The overall process for classifying a new data point X = {x₁, x₂, ..., xn} using Gaussian Naive Bayes is:

1. Calculate Priors: Determine the prior probability P(C) for each class C (e.g., fraction of ‘Yes’ samples in training data).
2. Calculate Likelihoods: For each class C and each feature xᵢ:
   • Retrieve the pre-calculated mean (μᵢ,C) and variance (σ²ᵢ,C) of feature i for class C from the training data.
   • Calculate P(xᵢ | C) using the Gaussian PDF formula with these specific μ and σ².
3. Combine using Bayes’ Theorem (Naive Assumption): For each class C, calculate the value proportional to the posterior probability:

   Score(C) = P(C) * P(x₁|C) * P(x₂|C) * ... * P(xn|C)

   (Multiply the prior by all the individual likelihood densities calculated in step 2).
4. Predict: Choose the class C that has the highest Score(C).
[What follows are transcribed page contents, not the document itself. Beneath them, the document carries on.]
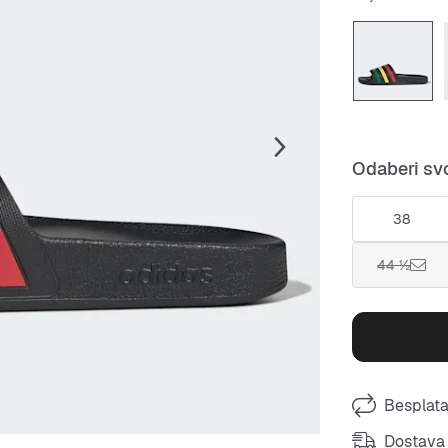
Odaberi svo
38
44 ½
Besplata
Dostava 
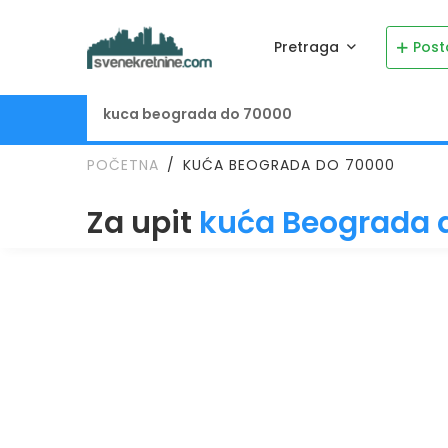
Pretraga
Post
POČETNA
KUĆA BEOGRADA DO 70000
Za upit
kuća Beograda 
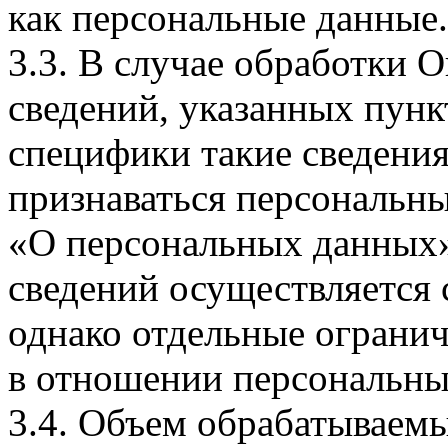
как персональные данные.
3.3. В случае обработки 
сведений, указанных пунк
специфики такие сведения
признаваться персональн
«О персональных данных».
сведений осуществляется
однако отдельные огранич
в отношении персональны
3.4. Объем обрабатываем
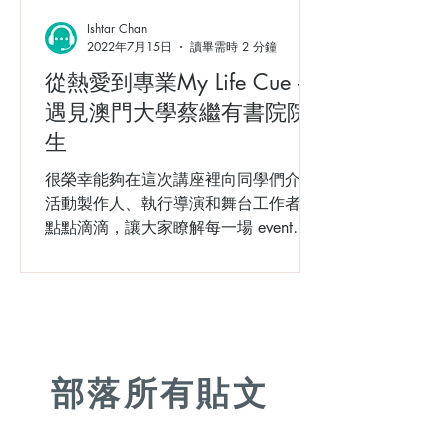
Ishtar Chan
2022年7月15日
讀畢需時 2 分鐘
從熱愛到專業My Life Cue –
遇見澳門大學蔡繼有書院院
生
很榮幸能夠在這次講座裡向同學們介紹
活動製作人、執行導演和舞台工作者的
點點滴滴，讓大家瞭解每一場 event、
每一個 stage 背後的動人故事。希望有
觸動你的神經，愛上 event、愛上 stage
，一起朝精彩的 event 人生進發吧！
部落所有貼文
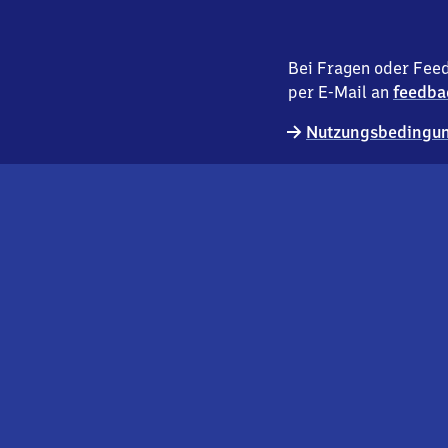
Bei Fragen oder Feed
per E-Mail an
feedba
Nutzungsbedingun
externer
Geschäftskund:innen
Link
Kontakt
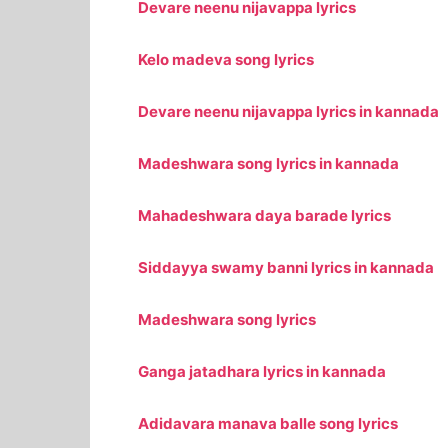
Devare neenu nijavappa lyrics
Kelo madeva song lyrics
Devare neenu nijavappa lyrics in kannada
Madeshwara song lyrics in kannada
Mahadeshwara daya barade lyrics
Siddayya swamy banni lyrics in kannada
Madeshwara song lyrics
Ganga jatadhara lyrics in kannada
Adidavara manava balle song lyrics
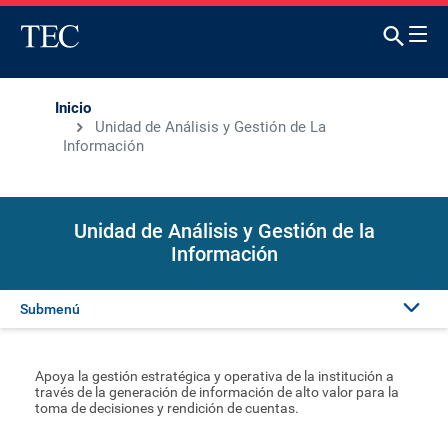
Inicio
Unidad de Análisis y Gestión de La
Información
Unidad de Análisis y Gestión de la
Información
Submenú
Presentación
Apoya la gestión estratégica y operativa de la institución a
través de la generación de información de alto valor para la
toma de decisiones y rendición de cuentas.
Directorio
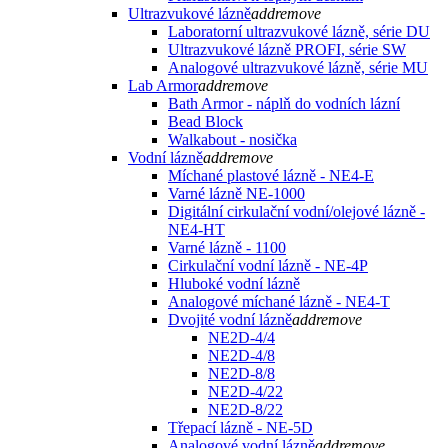
Ultrazvukové lázně
add
remove
Laboratorní ultrazvukové lázně, série DU
Ultrazvukové lázně PROFI, série SW
Analogové ultrazvukové lázně, série MU
Lab Armor
add
remove
Bath Armor - náplň do vodních lázní
Bead Block
Walkabout - nosička
Vodní lázně
add
remove
Míchané plastové lázně - NE4-E
Varné lázně NE-1000
Digitální cirkulační vodní/olejové lázně -
NE4-HT
Varné lázně - 1100
Cirkulační vodní lázně - NE-4P
Hluboké vodní lázně
Analogové míchané lázně - NE4-T
Dvojité vodní lázně
add
remove
NE2D-4/4
NE2D-4/8
NE2D-8/8
NE2D-4/22
NE2D-8/22
Třepací lázně - NE-5D
Analogové vodní lázně
add
remove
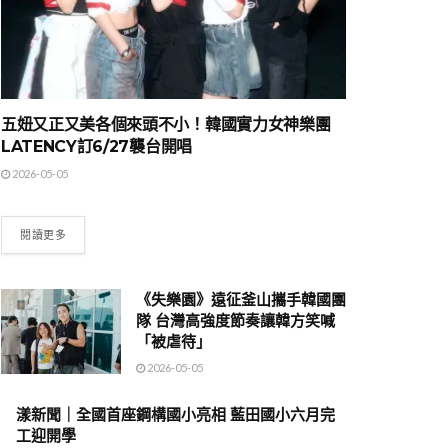
五妞又正又美各個來頭不小！韓國實力女神樂團
LATENCY訂6/27襲台開唱
2026-05-05
閱讀更多
《失樂園》遠征釜山攜手韓國團
隊 台灣高強度節奏讓韓方笑喊
「被虐待」
2026-05-05
漾新聞｜全國首座鋼構國小亮相 藍田國小六月完
工迎開學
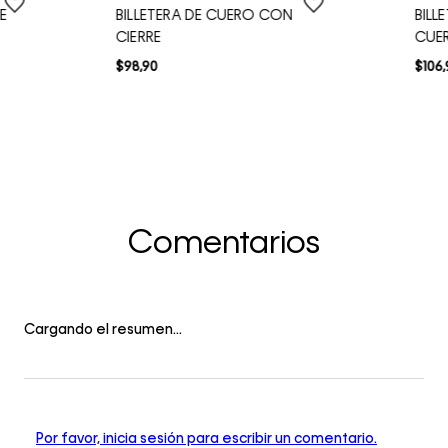
E
BILLETERA DE CUERO CON
BILL
CIERRE
CUE
$
98
,
90
$
106
,
Comentarios
Cargando el resumen…
Por favor, inicia sesión para escribir un comentario.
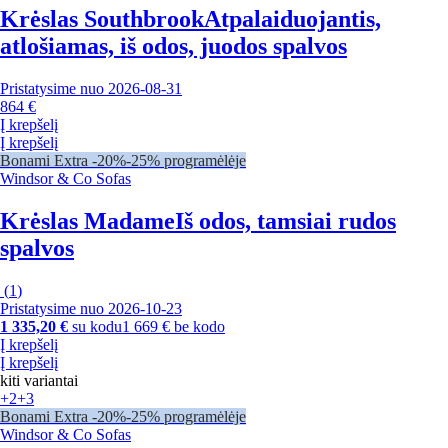
Krėslas Southbrook
Atpalaiduojantis,
atlošiamas, iš odos, juodos spalvos
Pristatysime nuo 2026‑08‑31
864 €
Į krepšelį
Į krepšelį
Bonami Extra -20%
-25% programėlėje
Windsor & Co Sofas
Krėslas Madame
Iš odos, tamsiai rudos
spalvos
(
1
)
Pristatysime nuo 2026‑10‑23
1 335,20 €
su kodu
1 669 € be kodo
Į krepšelį
Į krepšelį
kiti variantai
+2
+3
Bonami Extra -20%
-25% programėlėje
Windsor & Co Sofas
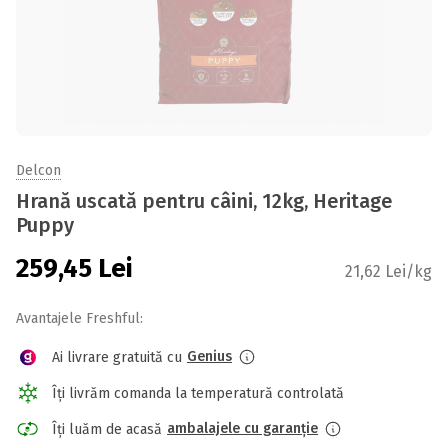
Delcon
Hrană uscată pentru câini, 12kg, Heritage
Puppy
259,45
Lei
21,62 Lei/kg
Avantajele Freshful:
Genius
Ai livrare gratuită cu
Îți livrăm comanda la temperatură controlată
ambalajele cu garanție
Îți luăm de acasă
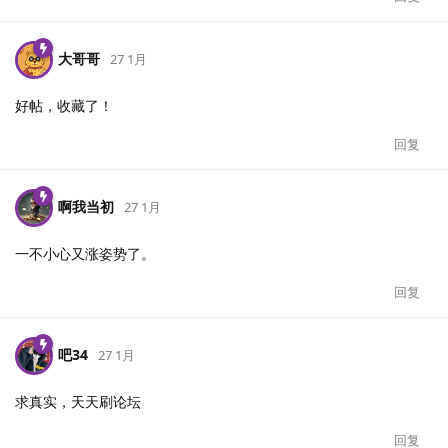
大哥哥
27 1月
好帖，收藏了！
回复
啊我当初
27 1月
一不小心又涨姿势了。
回复
吧34
27 1月
求真实，天天刷论坛
回复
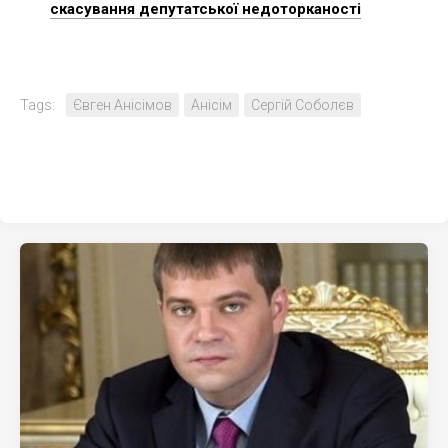
скасування депутатської недоторканості
Tags:
Євген Анісімов
Анісім
Сергій Соболєв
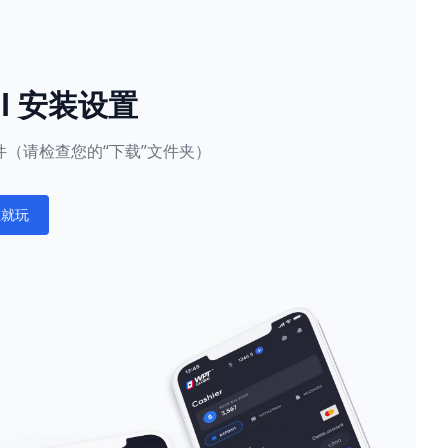
al 安装设置
（请检查您的“下载”文件夹）
在就玩
ations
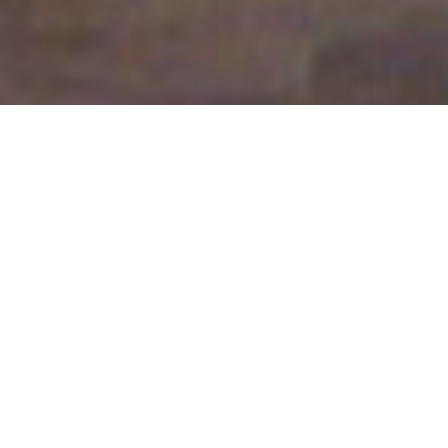
Simple
Kategória
Irodák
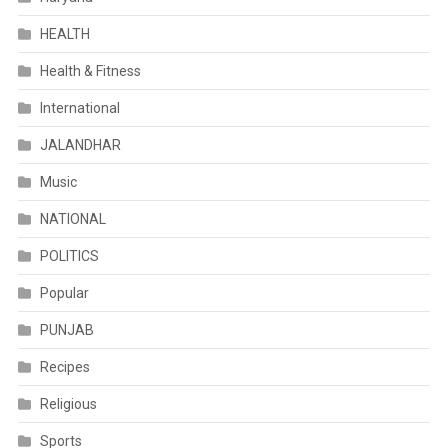
HEALTH
Health & Fitness
International
JALANDHAR
Music
NATIONAL
POLITICS
Popular
PUNJAB
Recipes
Religious
Sports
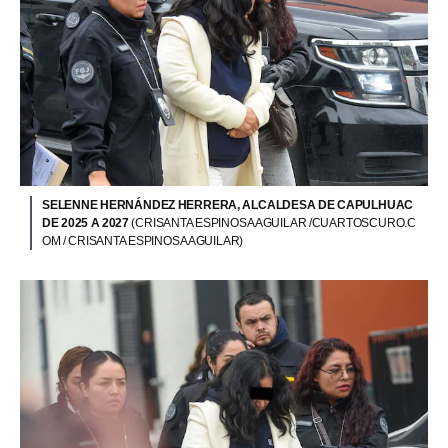
SELENNE HERNÁNDEZ HERRERA, ALCALDESA DE CAPULHUAC
DE 2025 A 2027
(CRISANTA ESPINOSA AGUILAR /CUARTOSCURO.C
OM / CRISANTA ESPINOSA AGUILAR)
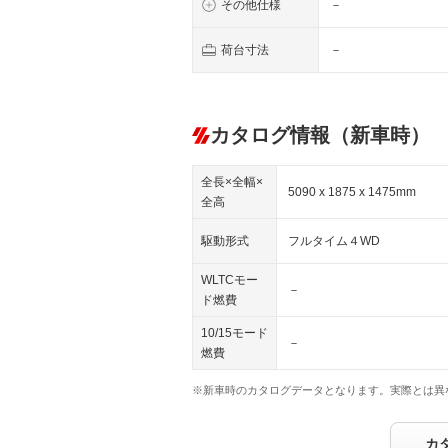
その他仕様
－
荷台寸法
－
カタログ情報（新車時）
全長×全幅×
5090 x 1875 x 1475mm
全高
駆動形式
フルタイム４WD
WLTCモー
－
ド燃費
10/15モード
－
燃費
※新車時のカタログデータとなります。実際とは異
カ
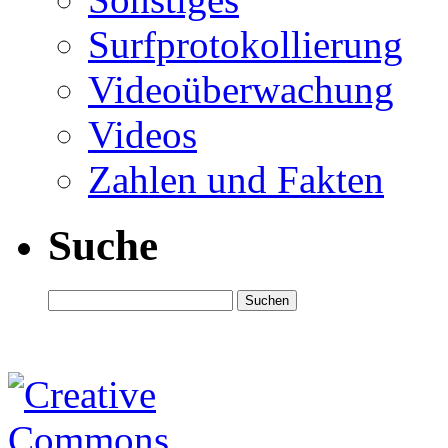
Surfprotokollierung
Videoüberwachung
Videos
Zahlen und Fakten
Suche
Essentially, it asks: “Based on the typical ‘Age’ and ‘Salary’ distributions we saw for people who did purchase (Class 1), and the distributions for those who didn’t (Class 0), which class does this new person’s ‘Age’ and ‘Salary’ fit better with, considering the overall likelihood of purchase?”

Performance Tips & When to Use GNB

Key Points:

• Check Normality Assumption: While often robust even if violated, GNB works best if your continuous features are roughly normally distributed within each class. Use histograms or statistical tests to check. If features are highly non-normal, consider data transformations (like log or Box-Cox) or a different Naive Bayes variant or another algorithm.
• Independence Assumption: Remember GNB assumes features are independent. If your features are highly correlated, GNB might not perform optimally compared to models that handle correlations.
• Computational Efficiency: GNB is generally very fast to train as it mainly involves calculating means and variances.
• Good Baseline: Due to its speed and simplicity, GNB is often a good baseline model to try early in a classification project.
• Works Well with High Dimensions: It can perform reasonably well even with a large number of features relative to the number of samples, partly due to the independence assumption simplifying calculations.

Gaussian Naive Bayes: Key Takeaways

• Gaussian Naive Bayes (GNB) is a type of Naive Bayes classifier specifically designed for continuous numerical features.
• It assumes that features within each class follow a Gaussian (Normal) distribution.
• It calculates the likelihood P(feature | Class) using the Gaussian PDF formula, based on the mean and variance of the feature for that class learned from training data.
• It still relies on the “naive” assumption that features are conditionally independent given the class.
• Requires calculating mean and variance for each feature per class during “training”.
• Feature scaling is often recommended for numerical stability and better visualization, although GNB handles scales mathematically.
• It’s implemented easily in Scikit-learn using GaussianNB.